2021 Texas Statutes
Insurance Code
Title 8 - Health Insurance and Other Health Coverages
Subtitle F - Physicians and Health Care Providers
Chapter 1458 - Provider Network Contract Arrangements
Subchapter C. Rights and Responsibilities of a Contracting Entity
Section 1458.101. Contract Requirements

Universal Citation: TX Ins Code § 1458.101 (2021)

Sec. 1458.101. CONTRACT REQUIREMENTS. (a) In this section, the following are each considered a single separate line of business:

(1) preferred provider benefit plans covering individuals and groups;

(2) exclusive provider benefit plans covering individuals and groups;

(3) health maintenance organization plans covering individuals and groups;

(4) Medicare Advantage or similar plans issued in connection with a contract with the Centers for Medicare and Medicaid Services;

(5) Medicaid managed care; and

(6) the state child health plan established under Chapter 62, Health and Safety Code, or the comparable plan under Chapter 63, Health and Safety Code.

(b) A contracting entity may not sell, lease, or otherwise transfer information regarding the payment or reimbursement terms of the provider network contract without the express authority of and prior adequate notification to the provider. The prior adequate notification may be provided in the written format specified by a provider network contract subject to this chapter.

(c) A contracting entity may not provide a person access to health care services or contractual discounts under a provider network contract unless the provider network contract specifically states that the contracting entity may contract with a person to provide access to the contracting entity's rights and responsibilities under the provider network contract.

(d) The provider network contract must require that on the request of the provider, the contracting entity will provide information necessary to determine whether a particular person has been authorized to access the provider's health care services and contractual discounts.

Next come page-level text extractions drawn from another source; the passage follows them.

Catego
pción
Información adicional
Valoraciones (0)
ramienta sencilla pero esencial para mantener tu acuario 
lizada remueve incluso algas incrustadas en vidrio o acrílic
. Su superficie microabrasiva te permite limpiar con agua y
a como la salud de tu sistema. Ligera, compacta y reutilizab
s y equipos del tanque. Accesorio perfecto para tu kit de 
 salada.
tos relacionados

(e) To be enforceable against a provider, a provider network contract, including the lines of business described by Subsections (a) and (f), must also specify or reference a separate fee schedule for each such line of business. The separate fee schedule may describe specific services or procedures that the provider will deliver along with a corresponding payment, may describe a methodology for calculating payment based on a published fee schedule, or may describe payment in any other reasonable manner that specifies a definite payment for services. The fee information may be provided by any reasonable method, including electronically.

(f) The commissioner may, by rule, add additional lines of business for which express authority is required.

Added by Acts 2013, 83rd Leg., R.S., Ch. 197 (S.B. 822), Sec. 1, eff. September 1, 2013.